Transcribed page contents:
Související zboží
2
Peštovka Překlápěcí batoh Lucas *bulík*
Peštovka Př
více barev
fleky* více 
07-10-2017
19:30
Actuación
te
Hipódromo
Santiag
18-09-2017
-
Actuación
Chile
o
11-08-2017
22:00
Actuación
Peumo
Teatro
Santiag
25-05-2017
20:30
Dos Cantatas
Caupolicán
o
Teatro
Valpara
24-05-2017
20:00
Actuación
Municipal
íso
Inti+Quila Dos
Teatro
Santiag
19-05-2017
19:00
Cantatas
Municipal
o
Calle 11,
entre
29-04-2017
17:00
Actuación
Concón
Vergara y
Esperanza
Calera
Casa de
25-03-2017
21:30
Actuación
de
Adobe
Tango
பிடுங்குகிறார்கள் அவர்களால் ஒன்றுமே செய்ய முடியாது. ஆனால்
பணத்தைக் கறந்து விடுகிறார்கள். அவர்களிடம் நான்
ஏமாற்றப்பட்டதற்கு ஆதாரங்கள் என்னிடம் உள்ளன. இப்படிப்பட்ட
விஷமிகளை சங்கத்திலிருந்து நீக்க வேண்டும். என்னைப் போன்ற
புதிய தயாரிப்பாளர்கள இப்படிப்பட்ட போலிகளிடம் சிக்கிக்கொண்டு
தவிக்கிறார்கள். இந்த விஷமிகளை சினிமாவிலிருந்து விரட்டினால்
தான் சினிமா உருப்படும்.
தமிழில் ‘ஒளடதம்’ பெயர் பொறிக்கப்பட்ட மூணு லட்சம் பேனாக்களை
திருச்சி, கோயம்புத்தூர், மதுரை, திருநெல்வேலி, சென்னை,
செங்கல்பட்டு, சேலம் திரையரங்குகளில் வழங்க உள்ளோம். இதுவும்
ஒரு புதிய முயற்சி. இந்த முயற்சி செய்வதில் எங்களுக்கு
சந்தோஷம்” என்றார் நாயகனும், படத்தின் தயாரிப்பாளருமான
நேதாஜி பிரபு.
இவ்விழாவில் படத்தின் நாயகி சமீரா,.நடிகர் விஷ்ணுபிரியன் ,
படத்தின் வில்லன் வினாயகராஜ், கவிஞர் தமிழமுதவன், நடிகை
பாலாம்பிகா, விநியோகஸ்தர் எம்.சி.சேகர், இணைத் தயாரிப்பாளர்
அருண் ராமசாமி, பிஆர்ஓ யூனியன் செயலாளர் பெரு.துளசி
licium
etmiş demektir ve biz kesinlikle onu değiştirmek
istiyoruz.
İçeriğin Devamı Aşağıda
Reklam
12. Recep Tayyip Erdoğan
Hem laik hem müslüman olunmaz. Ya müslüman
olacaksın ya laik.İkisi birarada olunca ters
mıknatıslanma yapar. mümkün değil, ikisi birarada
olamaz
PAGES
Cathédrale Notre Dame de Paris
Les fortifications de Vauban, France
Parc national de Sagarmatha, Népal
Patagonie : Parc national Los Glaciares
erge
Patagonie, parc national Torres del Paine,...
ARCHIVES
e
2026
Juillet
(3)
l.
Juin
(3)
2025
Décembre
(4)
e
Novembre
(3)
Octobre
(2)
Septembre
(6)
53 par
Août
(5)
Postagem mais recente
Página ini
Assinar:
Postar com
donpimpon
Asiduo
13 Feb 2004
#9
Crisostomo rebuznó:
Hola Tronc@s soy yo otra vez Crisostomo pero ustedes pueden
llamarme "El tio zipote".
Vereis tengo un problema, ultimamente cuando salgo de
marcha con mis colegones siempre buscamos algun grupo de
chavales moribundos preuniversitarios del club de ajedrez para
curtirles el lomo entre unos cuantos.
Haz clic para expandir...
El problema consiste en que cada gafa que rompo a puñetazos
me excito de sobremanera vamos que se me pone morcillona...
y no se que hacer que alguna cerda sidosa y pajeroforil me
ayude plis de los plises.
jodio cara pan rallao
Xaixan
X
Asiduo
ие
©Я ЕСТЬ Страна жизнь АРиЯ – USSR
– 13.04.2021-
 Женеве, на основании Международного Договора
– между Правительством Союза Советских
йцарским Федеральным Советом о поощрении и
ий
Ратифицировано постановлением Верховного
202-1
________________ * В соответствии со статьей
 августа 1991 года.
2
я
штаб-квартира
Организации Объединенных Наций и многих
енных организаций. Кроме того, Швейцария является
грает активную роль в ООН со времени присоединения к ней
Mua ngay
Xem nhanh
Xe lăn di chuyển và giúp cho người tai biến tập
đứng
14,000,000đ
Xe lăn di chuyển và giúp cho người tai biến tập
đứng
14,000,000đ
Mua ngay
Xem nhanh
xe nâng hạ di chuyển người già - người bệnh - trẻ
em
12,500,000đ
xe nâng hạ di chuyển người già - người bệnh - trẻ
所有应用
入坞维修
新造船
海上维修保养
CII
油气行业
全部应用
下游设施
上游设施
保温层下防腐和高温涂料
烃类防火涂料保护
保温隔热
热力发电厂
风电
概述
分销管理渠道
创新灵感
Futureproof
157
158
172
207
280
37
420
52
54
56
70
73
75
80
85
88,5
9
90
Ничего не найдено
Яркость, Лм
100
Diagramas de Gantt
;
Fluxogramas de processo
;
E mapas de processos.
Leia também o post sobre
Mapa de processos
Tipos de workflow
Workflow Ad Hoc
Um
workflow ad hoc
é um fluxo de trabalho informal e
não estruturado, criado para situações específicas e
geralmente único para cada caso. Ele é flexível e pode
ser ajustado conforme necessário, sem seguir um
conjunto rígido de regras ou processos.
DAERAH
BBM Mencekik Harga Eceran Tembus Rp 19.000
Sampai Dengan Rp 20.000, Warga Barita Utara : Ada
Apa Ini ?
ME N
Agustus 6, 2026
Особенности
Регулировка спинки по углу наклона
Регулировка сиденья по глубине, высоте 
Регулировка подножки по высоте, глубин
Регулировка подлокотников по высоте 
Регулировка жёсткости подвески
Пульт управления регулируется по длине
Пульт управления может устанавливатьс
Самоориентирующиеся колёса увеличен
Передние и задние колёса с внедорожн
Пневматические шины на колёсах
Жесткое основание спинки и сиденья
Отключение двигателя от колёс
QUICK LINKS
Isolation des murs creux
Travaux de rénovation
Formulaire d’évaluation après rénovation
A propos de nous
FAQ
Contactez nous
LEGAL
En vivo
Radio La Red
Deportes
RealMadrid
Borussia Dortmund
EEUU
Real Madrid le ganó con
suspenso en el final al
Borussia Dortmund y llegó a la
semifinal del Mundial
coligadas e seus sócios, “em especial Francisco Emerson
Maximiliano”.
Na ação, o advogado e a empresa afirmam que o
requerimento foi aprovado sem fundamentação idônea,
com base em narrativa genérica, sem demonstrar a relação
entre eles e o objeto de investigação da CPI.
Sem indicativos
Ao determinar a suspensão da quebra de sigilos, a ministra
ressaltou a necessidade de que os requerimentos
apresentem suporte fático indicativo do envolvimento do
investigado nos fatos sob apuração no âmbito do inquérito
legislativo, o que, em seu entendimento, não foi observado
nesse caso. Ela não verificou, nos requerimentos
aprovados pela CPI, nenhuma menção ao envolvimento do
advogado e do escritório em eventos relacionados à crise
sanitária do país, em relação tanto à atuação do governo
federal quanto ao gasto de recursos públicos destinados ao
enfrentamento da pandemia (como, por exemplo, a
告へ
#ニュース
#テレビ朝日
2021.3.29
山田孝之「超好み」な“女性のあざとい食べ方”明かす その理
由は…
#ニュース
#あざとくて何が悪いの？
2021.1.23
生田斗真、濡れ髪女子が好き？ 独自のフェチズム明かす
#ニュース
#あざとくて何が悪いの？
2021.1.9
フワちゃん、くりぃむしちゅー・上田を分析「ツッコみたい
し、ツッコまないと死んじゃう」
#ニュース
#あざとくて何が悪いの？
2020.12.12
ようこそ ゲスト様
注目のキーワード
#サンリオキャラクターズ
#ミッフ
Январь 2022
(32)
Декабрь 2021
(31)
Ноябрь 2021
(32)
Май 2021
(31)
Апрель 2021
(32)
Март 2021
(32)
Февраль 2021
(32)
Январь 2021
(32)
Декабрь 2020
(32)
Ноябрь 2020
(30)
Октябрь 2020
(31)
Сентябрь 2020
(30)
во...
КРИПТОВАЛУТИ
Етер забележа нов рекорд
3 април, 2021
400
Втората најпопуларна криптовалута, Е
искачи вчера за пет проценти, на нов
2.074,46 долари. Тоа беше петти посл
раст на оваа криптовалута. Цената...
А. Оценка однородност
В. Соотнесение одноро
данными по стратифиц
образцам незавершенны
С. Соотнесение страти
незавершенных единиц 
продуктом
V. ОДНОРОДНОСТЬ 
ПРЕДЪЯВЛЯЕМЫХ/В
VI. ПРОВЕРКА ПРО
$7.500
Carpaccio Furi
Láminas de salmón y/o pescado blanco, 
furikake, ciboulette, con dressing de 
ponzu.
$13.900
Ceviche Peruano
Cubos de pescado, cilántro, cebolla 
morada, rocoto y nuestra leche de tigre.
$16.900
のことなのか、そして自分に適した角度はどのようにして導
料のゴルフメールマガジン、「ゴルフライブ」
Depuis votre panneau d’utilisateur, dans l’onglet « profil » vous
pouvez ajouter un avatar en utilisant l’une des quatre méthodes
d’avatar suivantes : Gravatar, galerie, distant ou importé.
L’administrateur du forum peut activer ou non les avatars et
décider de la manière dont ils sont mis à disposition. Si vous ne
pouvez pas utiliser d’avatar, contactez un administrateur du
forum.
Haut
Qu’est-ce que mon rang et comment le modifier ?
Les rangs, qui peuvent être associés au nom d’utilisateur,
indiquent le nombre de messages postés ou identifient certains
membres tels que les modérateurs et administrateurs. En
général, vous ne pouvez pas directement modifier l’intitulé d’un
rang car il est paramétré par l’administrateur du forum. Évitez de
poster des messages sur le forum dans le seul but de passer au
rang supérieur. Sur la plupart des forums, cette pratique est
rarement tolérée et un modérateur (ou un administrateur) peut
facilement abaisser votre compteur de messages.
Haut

What to do - Scan the records above for the word "Пульт". Show each line in which it appears.

Answer -
Пульт управления регулируется по длине
Пульт управления может устанавливатьс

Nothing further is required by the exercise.